Apesar disso, mesmo sendo pouco leitor de contos de fadas, por falta de fadas e de orçamento, eu acreditava no Menino Jesus. E em casa chegava a ter pena dele quando me sentava à lareira e via as cavacas de pinho seco crepitando na fogueira e a fuligem acumular-se, muito negra, pela chaminé acima, mesmo ao lado da panela de ferro fundido, com três pernas, que minha mãe mantinha sempre ao lado das brasas, cheia de água quente. Porque o imaginava descendo por ela abaixo, durante a madrugada, imaculadamente vestido de branco, carregando às costas o saco dos presentes, a fazer o seu trabalho de distribuição de roupas novas e, porventura, a deixar um ou outro brinquedo aos mais afortunados. Para, na manhã seguinte, lá estar ele na missa, nas mãos do senhor prior, de pés lavados, a oferecer-se ao beijo devoto dos fiéis. Aí, na missa, chegou ele a ser-me quase indiferente, por não atender aos meus desejos e deixar-me sempre vazio o sapato que na noite anterior, confiante, lhe deixara à espera, a um dos cantos da lareira. Sem motivo que o justificasse e que eu compreendesse. Tanto mais que eu me portava bem, não dava erros no ditado, sabia a tabuada, fazia os recados a minha mãe e era elogiado pela professora.
Com
os anos eu fui levando tareia pela vida fora, habituando-me a não acreditar nem
no Menino Jesus nem no Pai Natal, uma versão mais moderna, toda vestida de
vermelho, viajando num trenó – que nunca ninguém viu – puxado por renas ao
longo de paisagens geladas, desde a Lapónia – que parecia não figurar em mapa
nenhum – até ao trópico de Câncer ou mesmo até ao Equador, ali mesmo ao lado
das ilhas de São Tomé e Príncipe. Mas, à falta de lareira e da fogueira
crepitando na noite fria, continuei a formular-lhe pedidos em pensamento, até
saber o seu endereço de correio eletrónico e poder enviar-lhe uma mensagem
pessoal. Sim, sem admiração, porque o Menino Jesus também se modernizou e
aderiu às novas tecnologias. Frequenta centros comerciais, usa telemóvel, tem
conta de correio eletrónico e não cumpre horários. Até se atrasa com frequência.

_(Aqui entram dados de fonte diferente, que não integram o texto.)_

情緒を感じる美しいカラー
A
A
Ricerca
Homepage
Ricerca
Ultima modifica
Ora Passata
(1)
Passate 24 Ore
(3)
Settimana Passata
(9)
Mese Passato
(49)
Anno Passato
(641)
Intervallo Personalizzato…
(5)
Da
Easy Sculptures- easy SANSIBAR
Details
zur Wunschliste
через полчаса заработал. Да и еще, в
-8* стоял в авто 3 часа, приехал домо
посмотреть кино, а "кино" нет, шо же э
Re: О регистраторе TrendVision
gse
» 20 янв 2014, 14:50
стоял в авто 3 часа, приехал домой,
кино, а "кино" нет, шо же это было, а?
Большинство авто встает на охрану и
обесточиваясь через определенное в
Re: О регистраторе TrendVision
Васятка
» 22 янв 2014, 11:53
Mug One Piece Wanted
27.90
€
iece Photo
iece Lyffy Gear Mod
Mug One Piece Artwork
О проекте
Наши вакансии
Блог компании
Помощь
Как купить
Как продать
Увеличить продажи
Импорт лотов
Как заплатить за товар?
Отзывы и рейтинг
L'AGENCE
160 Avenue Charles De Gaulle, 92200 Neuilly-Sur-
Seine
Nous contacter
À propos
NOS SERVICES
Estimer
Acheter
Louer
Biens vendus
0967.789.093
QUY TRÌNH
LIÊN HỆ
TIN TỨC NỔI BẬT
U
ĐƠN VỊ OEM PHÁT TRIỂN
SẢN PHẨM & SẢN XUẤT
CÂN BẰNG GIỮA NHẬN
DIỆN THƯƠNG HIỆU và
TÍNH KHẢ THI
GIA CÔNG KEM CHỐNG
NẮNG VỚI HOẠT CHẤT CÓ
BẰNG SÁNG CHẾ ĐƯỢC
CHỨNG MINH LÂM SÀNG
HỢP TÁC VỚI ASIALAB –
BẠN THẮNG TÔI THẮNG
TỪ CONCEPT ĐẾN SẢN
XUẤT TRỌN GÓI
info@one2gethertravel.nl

E deve ver novelas e saber as notícias pela televisão, penso eu. Com o atraso,
acabou por me ligar apenas este ano, quando o mês de Janeiro já ia a meio, para
me falar no presente que não me deixou no sapato há mais de cinquenta anos.
Ainda nem sei bem se acredite, isto deve ser sortilégio do ano bissexto. Mas na
dúvida, mesmo assim, acho que no próximo Natal, reconciliado com ele, vou voltar
à missa do galo, a beijar-lhe o pezinho limpo e a fazer o sinal da cruz.